On Tuesday, 28 February 2023 at 16:04:42 UTC, H. S. Teoh wrote:

>

On Tue, Feb 28, 2023 at 03:15:33PM +0000, Adam D Ruppe via Digitalmars-d wrote:

>

On Tuesday, 28 February 2023 at 14:29:28 UTC, Mathias LANG wrote:

>

Obviously such a change would not happen overnight, and would need broad support from the community. Opinions ?

Here's a wild idea: use the D language. Most the things dub.json defines are already available in D anyway.

Yes!! This is the way to go.

At least, use a reasonable subset of D if being Turing-complete is not necessarily a good thing. :-P Why make the user learn a different syntax? We're already writing D. Just reuse D syntax.

T

There's a whole world between "imperative" recipes (à la Makefile) and declarative ones. I didn't come up with the declarative decision for dub, but I don't think it makes sense to pivot at this point.
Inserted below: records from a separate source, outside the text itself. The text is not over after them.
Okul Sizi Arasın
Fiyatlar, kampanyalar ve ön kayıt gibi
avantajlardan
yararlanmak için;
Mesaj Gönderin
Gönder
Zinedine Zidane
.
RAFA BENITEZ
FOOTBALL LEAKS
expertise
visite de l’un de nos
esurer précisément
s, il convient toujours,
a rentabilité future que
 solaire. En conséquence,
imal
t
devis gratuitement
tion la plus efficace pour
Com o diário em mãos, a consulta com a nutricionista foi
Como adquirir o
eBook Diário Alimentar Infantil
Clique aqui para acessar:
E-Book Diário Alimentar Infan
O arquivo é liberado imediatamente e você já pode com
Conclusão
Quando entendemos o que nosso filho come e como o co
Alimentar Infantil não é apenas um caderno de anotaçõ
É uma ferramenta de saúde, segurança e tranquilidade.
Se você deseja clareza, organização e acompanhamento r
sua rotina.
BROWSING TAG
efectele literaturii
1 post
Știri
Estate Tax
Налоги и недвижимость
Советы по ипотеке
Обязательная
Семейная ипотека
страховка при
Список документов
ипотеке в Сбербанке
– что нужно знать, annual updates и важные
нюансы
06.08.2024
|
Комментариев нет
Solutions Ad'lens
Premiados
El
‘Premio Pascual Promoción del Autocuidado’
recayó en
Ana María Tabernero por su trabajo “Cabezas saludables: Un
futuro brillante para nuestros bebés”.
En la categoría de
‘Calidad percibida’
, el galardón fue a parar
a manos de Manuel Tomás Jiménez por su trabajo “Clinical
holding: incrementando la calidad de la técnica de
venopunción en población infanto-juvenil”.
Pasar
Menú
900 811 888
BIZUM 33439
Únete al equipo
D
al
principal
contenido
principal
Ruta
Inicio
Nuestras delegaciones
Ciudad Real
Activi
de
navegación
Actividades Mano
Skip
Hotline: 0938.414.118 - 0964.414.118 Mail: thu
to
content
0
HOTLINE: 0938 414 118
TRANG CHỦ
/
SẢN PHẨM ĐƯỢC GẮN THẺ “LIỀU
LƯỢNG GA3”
And such a pivot would be a much more complex discussion than just the format.

Unless you decide to go with D-style, declarative only DSL, but is there really a point to that ? Also it means writting yet another custom parser, and building something that is inherently not easy to interface with. We want more tooling, not less!

February 28, 2023

On 2/28/23 11:18 AM, Commander Zot wrote:

>

whats preventing some buildfile from including some malicious cmd line in dub?
if you want to restrict buildfiles, they become pretty useless for a lot of cases

You need to at least restrict them to things they should be doing. Opening up the entire world of compiled programs to building means you can make extremely brittle build files.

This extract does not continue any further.